* _Work instructions_:
To answer, print the line containing "O secretário da" and each line after it in the listing below, exactly as they stand.

* _Supplied entries_:
****************************************
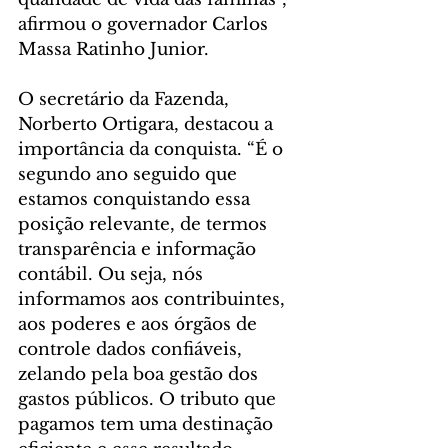
afirmou o governador Carlos 
Massa Ratinho Junior.
O secretário da Fazenda, 
Norberto Ortigara, destacou a 
importância da conquista. “É o 
segundo ano seguido que 
estamos conquistando essa 
posição relevante, de termos 
transparência e informação 
contábil. Ou seja, nós 
informamos aos contribuintes, 
aos poderes e aos órgãos de 
controle dados confiáveis, 
zelando pela boa gestão dos 
gastos públicos. O tributo que 
pagamos tem uma destinação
****************************************
* _Exercise result_:
O secretário da Fazenda, 
Norberto Ortigara, destacou a 
importância da conquista. “É o 
segundo ano seguido que 
estamos conquistando essa 
posição relevante, de termos 
transparência e informação 
contábil. Ou seja, nós 
informamos aos contribuintes, 
aos poderes e aos órgãos de 
controle dados confiáveis, 
zelando pela boa gestão dos 
gastos públicos. O tributo que 
pagamos tem uma destinação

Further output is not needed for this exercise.